### Work instruction
Leave out the images; return the rest of the data exactly.

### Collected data
*** Begin section ***
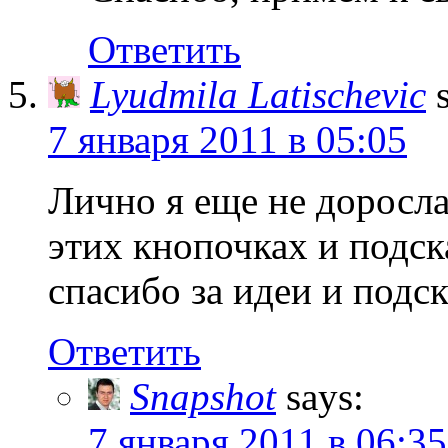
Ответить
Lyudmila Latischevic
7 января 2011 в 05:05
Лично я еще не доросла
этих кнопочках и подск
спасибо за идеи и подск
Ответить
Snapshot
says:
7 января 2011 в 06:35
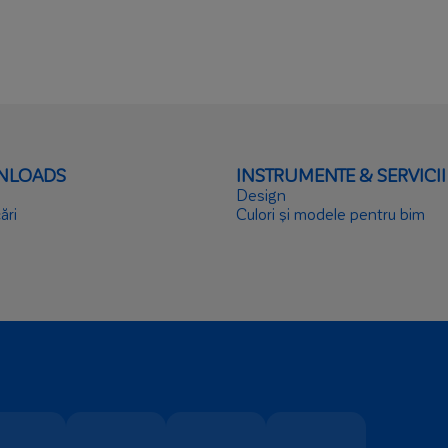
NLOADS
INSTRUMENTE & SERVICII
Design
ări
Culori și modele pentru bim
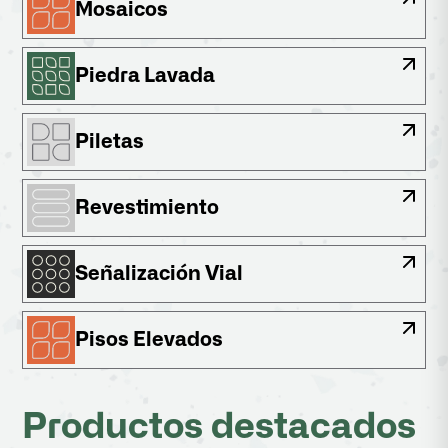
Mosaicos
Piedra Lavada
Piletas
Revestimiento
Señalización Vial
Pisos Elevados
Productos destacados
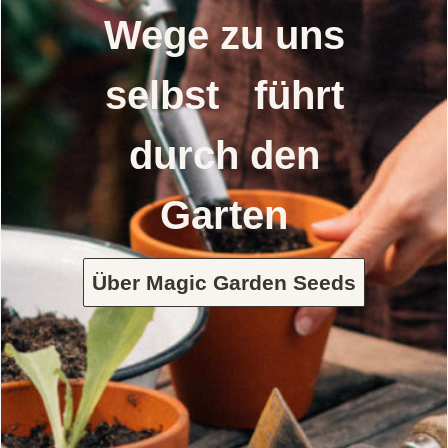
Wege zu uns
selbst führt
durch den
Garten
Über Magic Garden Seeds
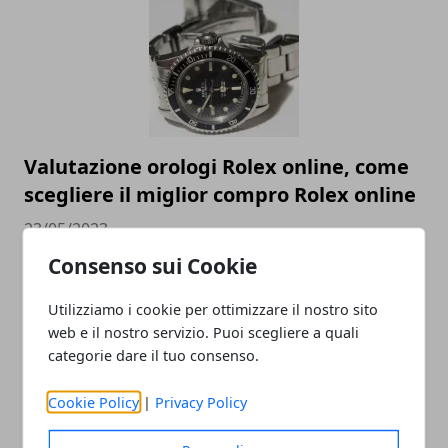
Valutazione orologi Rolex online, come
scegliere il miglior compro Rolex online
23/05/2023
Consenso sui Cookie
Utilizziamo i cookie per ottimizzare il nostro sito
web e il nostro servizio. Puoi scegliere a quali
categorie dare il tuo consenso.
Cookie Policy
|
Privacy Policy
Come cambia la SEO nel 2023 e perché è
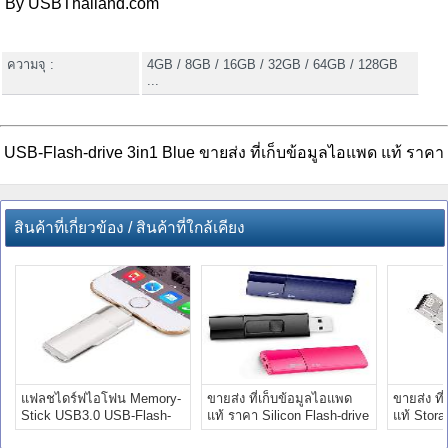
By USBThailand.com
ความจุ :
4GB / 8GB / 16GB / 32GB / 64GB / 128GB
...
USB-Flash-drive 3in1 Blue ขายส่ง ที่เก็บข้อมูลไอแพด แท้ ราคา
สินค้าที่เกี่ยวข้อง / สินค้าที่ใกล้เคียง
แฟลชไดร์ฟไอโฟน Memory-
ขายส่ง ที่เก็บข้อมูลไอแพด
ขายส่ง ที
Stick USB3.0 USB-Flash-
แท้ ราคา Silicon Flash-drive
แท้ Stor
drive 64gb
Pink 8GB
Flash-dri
*** End section ***
### Written solution
Ответить
Lyudmila Latischevic
7 января 2011 в 05:05
Лично я еще не доросла
этих кнопочках и подск
спасибо за идеи и подск
Ответить
Snapshot
says:
7 января 2011 в 06:35
NLOADS
INSTRUMENTE & SERVICII
Design
ări
Culori și modele pentru bim
Mosaicos
Piedra Lavada
Piletas
Revestimiento
Señalización Vial
Pisos Elevados
Productos destacados
Wege zu uns
selbst führt
durch den
Garten
Über Magic Garden Seeds
Valutazione orologi Rolex online, come
scegliere il miglior compro Rolex online
23/05/2023
Consenso sui Cookie
Utilizziamo i cookie per ottimizzare il nostro sito
web e il nostro servizio. Puoi scegliere a quali
categorie dare il tuo consenso.
Cookie Policy
|
Privacy Policy
Come cambia la SEO nel 2023 e perché è
By USBThailand.com
ความจุ :
4GB / 8GB / 16GB / 32GB / 64GB / 128GB
...
USB-Flash-drive 3in1 Blue ขายส่ง ที่เก็บข้อมูลไอแพด แท้ ราคา
สินค้าที่เกี่ยวข้อง / สินค้าที่ใกล้เคียง
แฟลชไดร์ฟไอโฟน Memory-
ขายส่ง ที่เก็บข้อมูลไอแพด
ขายส่ง ที
Stick USB3.0 USB-Flash-
แท้ ราคา Silicon Flash-drive
แท้ Stor
drive 64gb
Pink 8GB
Flash-dri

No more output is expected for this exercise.